I don't find anything to be very natural, except the gimmes like breathing, eating, sleeping and exercising a little. Exercising a lot, less so. I am not a natural runner, at least not a natural racer. Yes, I have been running 'faster' since 2008 when I (properly) joined a running team, but growing up I had no natural speed, endurance, or love of running. I did have some appreciation of it, in that it suited my needs, yet it took five years into in high school to see that I liked it at all. I didn't love it in university, and still don't. Recently I stopped running, regularly and I don't terribly miss it. After four marathons I doubt I'll ever love a marathon unconditionally, or any distance in particular. Of course the atmosphere is usually fun, at least the first twenty eight kilometers, but still it's not an ultimate passion for me. For that matter track, cross country, road running are nice but not essential.

I've learned that my leaning habits make the world a curious place. For instance I don't see the difference between tasks; I find nothing especially easy or particularly hard. I rate "talking to people" on par with reading Moby Dick, watching a Nova special, or reading about physics. I have my strengths and weaknesses like everyone else but there's no special "talent" I feel to possess. I can pass any test with enough practice, and fail any test with too little. Point in case: At 16, after a not-so-careful studying for my learners permit, I was one question away from failing the written exam, but the section I knew more thoroughly I got perfect. A year ago at 29 I failed the WHMIS test, a test so legendarily easy that I've confessed this failure to practically no-one. But I wasn't for lack of trying as I answered the questions, more that I figured I could "tune out" some fraction of my brain as I listened to chemical safety. Not so, it would seem. Before I retook the test I decided to not only study to a compulsive degree, but also to find errors and contradictions on the WHIMS website, investigated poor application of labelling rules in the Otto Maass building, and sending email about these issues to boot. Using these powers of supercritical obsessiveness I got 100% in the second round. Perhaps it was a matter of revenge, but it I didn't care at the time because it worked. The same stories can be found anywhere: an opening-round first year physics quiz yielded a dismal 4/10 performance. I got overdrive-level obsessed, forgot everything else in the universe and received 10/10 for following five sessions. I didn't study for an english test in grade 11 and got 50%, a D-. I studied like crazy in grade 13 and got 90%. This attitude got me though my entire high school and undergraduate experience. Either 100% or 0%, like a halogen light bulb (at least the old kind).

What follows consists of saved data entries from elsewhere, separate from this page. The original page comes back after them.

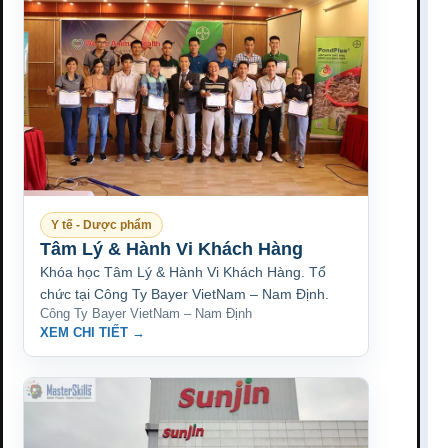
Y tế - Dược phẩm
Tâm Lý & Hành Vi Khách Hàng
Khóa học Tâm Lý & Hành Vi Khách Hàng. Tổ
chức tại Công Ty Bayer VietNam – Nam Định.
Công Ty Bayer VietNam – Nam Định
XEM CHI TIẾT →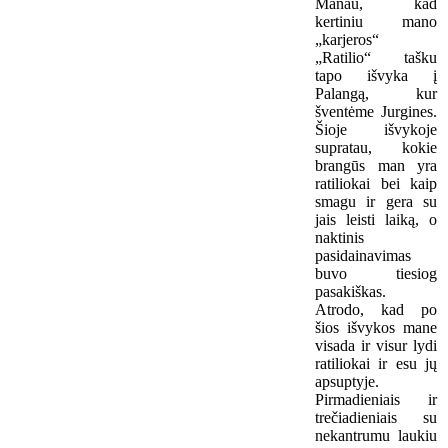
Manau, kad
kertiniu mano
„karjeros“
„Ratilio“ tašku
tapo išvyka į
Palangą, kur
šventėme Jurgines.
Šioje išvykoje
supratau, kokie
brangūs man yra
ratiliokai bei kaip
smagu ir gera su
jais leisti laiką, o
naktinis
pasidainavimas
buvo tiesiog
pasakiškas.
Atrodo, kad po
šios išvykos mane
visada ir visur lydi
ratiliokai ir esu jų
apsuptyje.
Pirmadieniais ir
trečiadieniais su
nekantrumu laukiu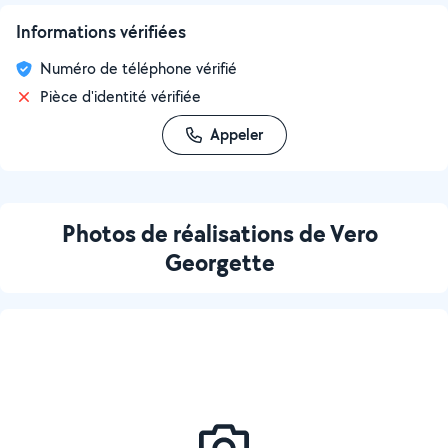
Informations vérifiées
Numéro de téléphone vérifié
Pièce d'identité vérifiée
Appeler
Photos de réalisations de Vero
Georgette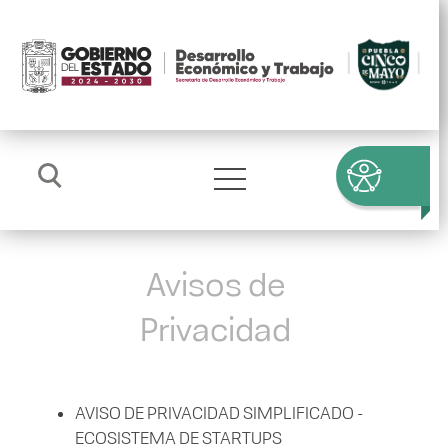
Avisos de
Privacidad
AVISO DE PRIVACIDAD SIMPLIFICADO -
ECOSISTEMA DE STARTUPS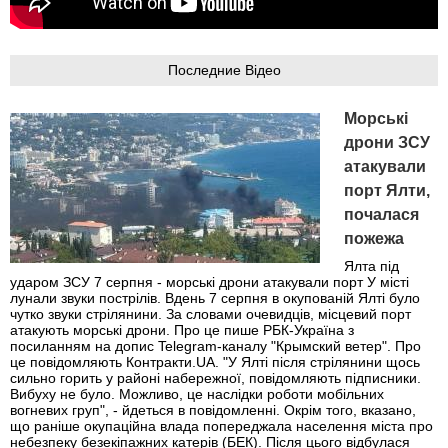
Последние Відео
Морські
дрони ЗСУ
атакували
порт Ялти,
почалася
пожежа
Ялта під
ударом ЗСУ 7 серпня - морські дрони атакували порт У місті
лунали звуки пострілів. Вдень 7 серпня в окупованій Ялті було
чутко звуки стрілянини. За словами очевидців, місцевий порт
атакують морські дрони. Про це пише РБК-Україна з
посиланням на допис Telegram-каналу "Крымский ветер". Про
це повідомляють Контракти.UA. "У Ялті після стрілянини щось
сильно горить у районі набережної, повідомляють підписники.
Вибуху не було. Можливо, це наслідки роботи мобільних
вогневих груп", - йдеться в повідомленні. Окрім того, вказано,
що раніше окупаційна влада попереджала населення міста про
небезпеку безекіпажних катерів (БЕК). Після цього відбулася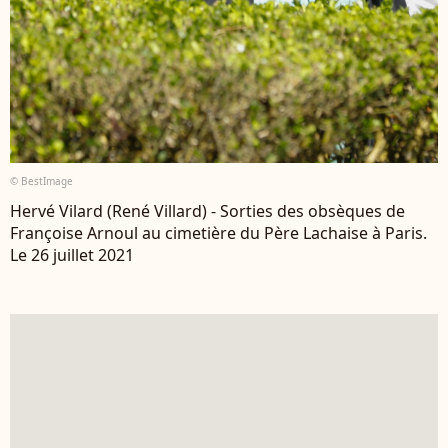
© BestImage
Hervé Vilard (René Villard) - Sorties des obsèques de
Françoise Arnoul au cimetière du Père Lachaise à Paris.
Le 26 juillet 2021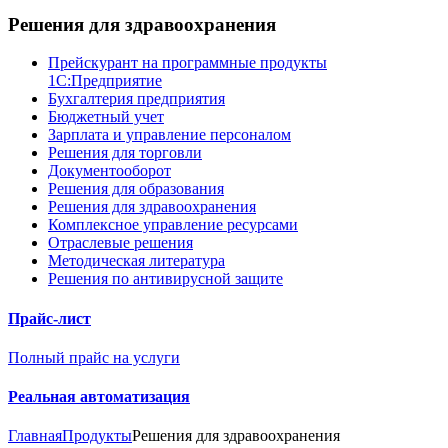
Решения для здравоохранения
Прейскурант на программные продукты
1С:Предприятие
Бухгалтерия предприятия
Бюджетный учет
Зарплата и управление персоналом
Решения для торговли
Документооборот
Решения для образования
Решения для здравоохранения
Комплексное управление ресурсами
Отраслевые решения
Методическая литература
Решения по антивирусной защите
Прайс-лист
Полный прайс на услуги
Реальная автоматизация
Главная
Продукты
Решения для здравоохранения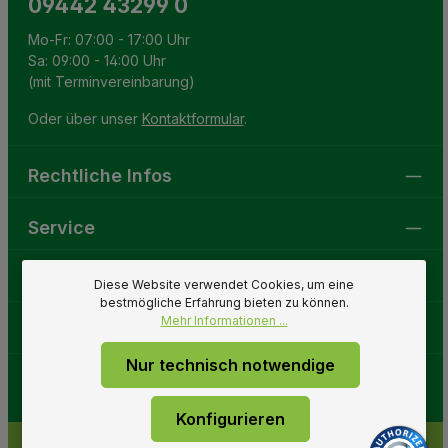
09442 43299 0
Mo-Fr: 07:00 - 17:00 Uhr
Sa: 09:00 - 14:00 Uhr
(mit Terminvereinbarung)
Oder über unser
Kontaktformular
.
Rechtliche Infos
Service
Gartenwelt
Diese Website verwendet Cookies, um eine
bestmögliche Erfahrung bieten zu können.
Mehr Informationen ...
Folge uns
Nur technisch notwendige
Konfigurieren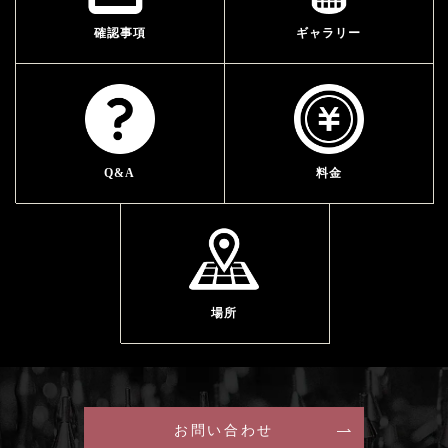
確認事項
ギャラリー
Q&A
料金
場所
お問い合わせ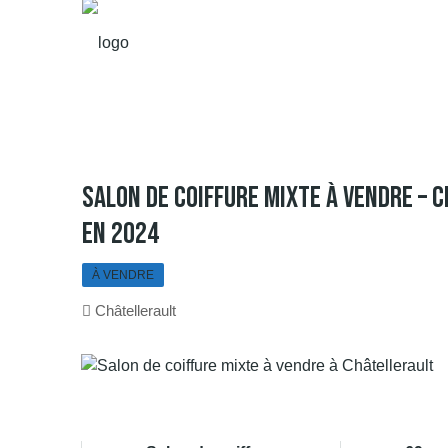
Salon De Coiffure Mixte À Vendre – 
En 2024
À VENDRE
Châtellerault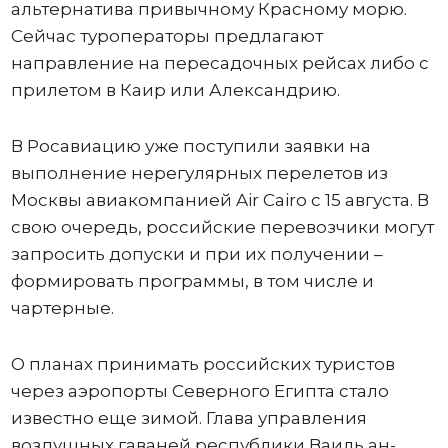
альтернатива привычному Красному морю.
Сейчас туроператоры предлагают
направление на пересадочных рейсах либо с
прилетом в Каир или Александрию.
В Росавиацию уже поступили заявки на
выполнение нерегулярных перелетов из
Москвы авиакомпанией Air Cairo с 15 августа. В
свою очередь, российские перевозчики могут
запросить допуски и при их получении –
формировать программы, в том числе и
чартерные.
О планах принимать российских туристов
через аэропорты Северного Египта стало
известно еще зимой. Глава управления
воздушных гаваней республики Ваиль ан-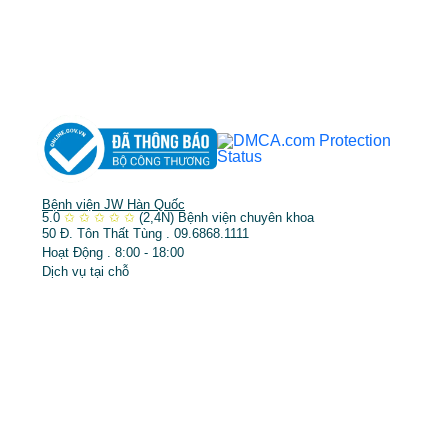
➤
Phẫu thuật thẩm mỹ
➤
Răng hàm mặt
➤
Trẻ hóa & điều trị da
Bệnh viện JW Hàn Quốc
5.0
✩
✩
✩
✩
✩
(2,4N)
Bệnh viện chuyên khoa
50 Đ. Tôn Thất Tùng . 09.6868.1111
Hoạt Động . 8:00 - 18:00
Dịch vụ tại chỗ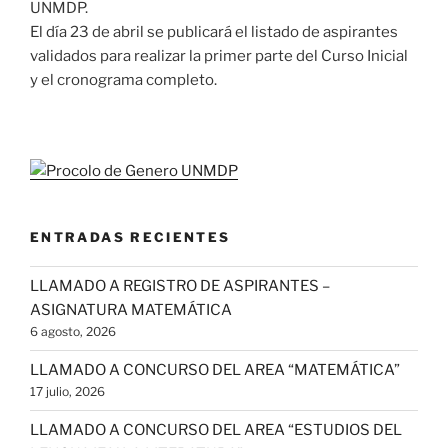
UNMDP.
El día 23 de abril se publicará el listado de aspirantes
validados para realizar la primer parte del Curso Inicial
y el cronograma completo.
ENTRADAS RECIENTES
LLAMADO A REGISTRO DE ASPIRANTES –
ASIGNATURA MATEMÁTICA
6 agosto, 2026
LLAMADO A CONCURSO DEL AREA “MATEMÁTICA”
17 julio, 2026
LLAMADO A CONCURSO DEL AREA “ESTUDIOS DEL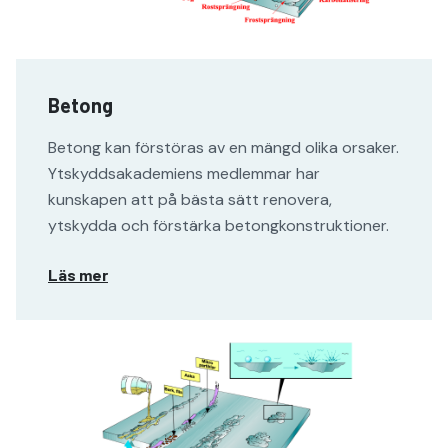
Betong
Betong kan förstöras av en mängd olika orsaker.
Ytskyddsakademiens medlemmar har
kunskapen att på bästa sätt renovera,
ytskydda och förstärka betongkonstruktioner.
Läs mer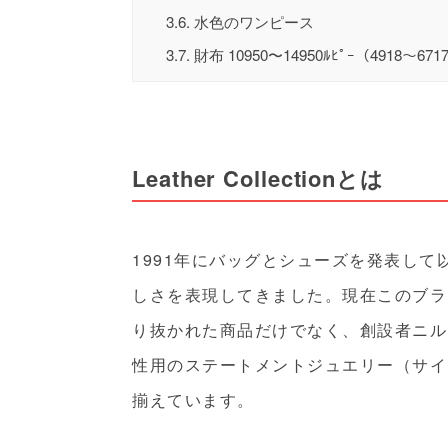
3.6.
水色のワンピース
3.7.
財布 10950〜14950ﾙﾋﾟｰ（4918〜67
Leather Collectionとは
1991年にバッグとシューズを発表して以来、
しさを表現してきました。現在このブラ
り抜かれた商品だけでなく、創設者ニル
性用のステートメントジュエリー（サイ
揃えています。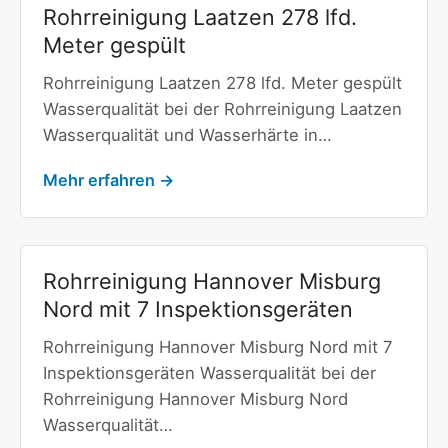
Rohrreinigung Laatzen 278 lfd.
Meter gespült
Rohrreinigung Laatzen 278 lfd. Meter gespült
Wasserqualität bei der Rohrreinigung Laatzen
Wasserqualität und Wasserhärte in…
Mehr erfahren →
Rohrreinigung Hannover Misburg
Nord mit 7 Inspektionsgeräten
Rohrreinigung Hannover Misburg Nord mit 7
Inspektionsgeräten Wasserqualität bei der
Rohrreinigung Hannover Misburg Nord
Wasserqualität…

Likewise my running and writing feels only a byproduct of utter focus. I was completely immersed in writing this blog between February and April. I posted something new at least three times per week. After this May I stopped obsessively re-writing entries and posting every thought that came to me, which at that time was a torrent, now a trickle. At the same time I have been told (and noticed, unsurprised) the severity of grammar errors increased. There's that kinship again between the two. This past weekend  I ran a small 10k this but did not train for it. I decided to do it "on instinct". It was only two months since I ran my fastest 10 miler ever, yet the result was my worst 10k since 2007. This is unsurprising to me. For me a single lapse of mental and/or physical preparation is the equivalent of doing nothing. Hence I drift from one topic to the next, as my own interest seems to be the only relevant factor. Let's see what happens.